PROBLEM TO SOLVE :: Take the data below and extract the lines from the one with "August 4, 2025" to the one with "hub. The resort", inclusive, exactly as written.

[DATA EXTRACTS — start]

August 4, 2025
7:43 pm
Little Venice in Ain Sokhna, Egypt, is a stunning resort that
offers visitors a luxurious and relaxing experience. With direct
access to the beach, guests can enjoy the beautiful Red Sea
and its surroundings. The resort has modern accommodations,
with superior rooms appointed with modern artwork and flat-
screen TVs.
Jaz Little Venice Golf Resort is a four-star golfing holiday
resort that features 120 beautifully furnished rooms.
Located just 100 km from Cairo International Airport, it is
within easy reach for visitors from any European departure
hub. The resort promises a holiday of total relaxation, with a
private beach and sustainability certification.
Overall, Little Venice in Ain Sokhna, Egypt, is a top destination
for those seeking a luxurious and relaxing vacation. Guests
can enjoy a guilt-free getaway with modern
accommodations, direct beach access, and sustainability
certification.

[DATA EXTRACTS — finish]
[DATA EXTRACTS — start]

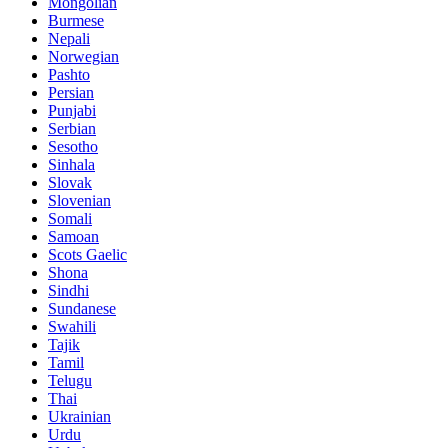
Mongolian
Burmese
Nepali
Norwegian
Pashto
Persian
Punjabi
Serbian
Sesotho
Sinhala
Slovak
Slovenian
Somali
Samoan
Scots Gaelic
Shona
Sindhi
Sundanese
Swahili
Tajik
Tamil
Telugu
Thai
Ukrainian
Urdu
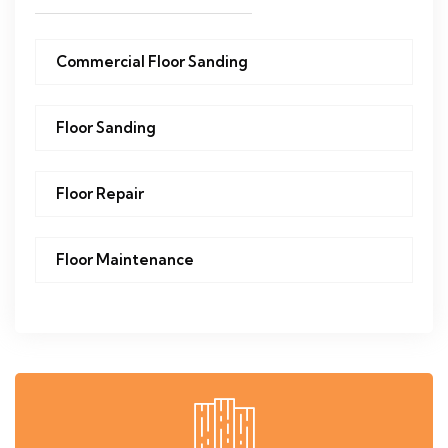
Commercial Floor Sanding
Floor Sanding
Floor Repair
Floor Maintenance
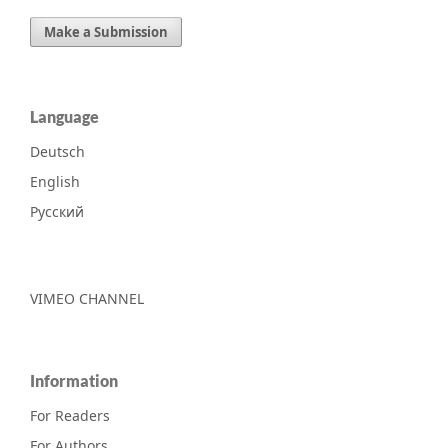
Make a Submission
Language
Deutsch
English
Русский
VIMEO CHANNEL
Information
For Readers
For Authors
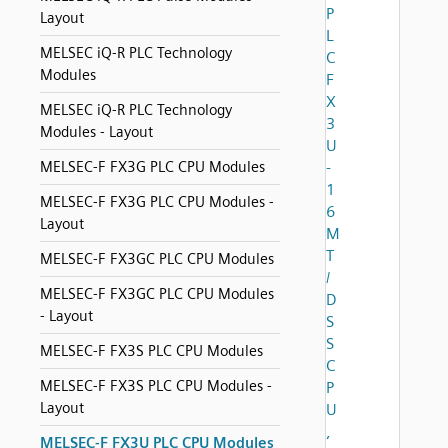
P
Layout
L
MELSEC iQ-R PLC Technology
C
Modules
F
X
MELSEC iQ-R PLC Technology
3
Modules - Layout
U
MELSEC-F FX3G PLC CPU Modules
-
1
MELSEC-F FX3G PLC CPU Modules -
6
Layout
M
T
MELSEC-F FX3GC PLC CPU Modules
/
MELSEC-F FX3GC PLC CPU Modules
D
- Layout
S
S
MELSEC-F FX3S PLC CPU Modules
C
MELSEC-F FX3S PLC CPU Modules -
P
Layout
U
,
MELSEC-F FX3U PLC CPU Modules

[DATA EXTRACTS — finish]

RESULT OF THIS EXERCISE ::
August 4, 2025
7:43 pm
Little Venice in Ain Sokhna, Egypt, is a stunning resort that
offers visitors a luxurious and relaxing experience. With direct
access to the beach, guests can enjoy the beautiful Red Sea
and its surroundings. The resort has modern accommodations,
with superior rooms appointed with modern artwork and flat-
screen TVs.
Jaz Little Venice Golf Resort is a four-star golfing holiday
resort that features 120 beautifully furnished rooms.
Located just 100 km from Cairo International Airport, it is
within easy reach for visitors from any European departure
hub. The resort promises a holiday of total relaxation, with a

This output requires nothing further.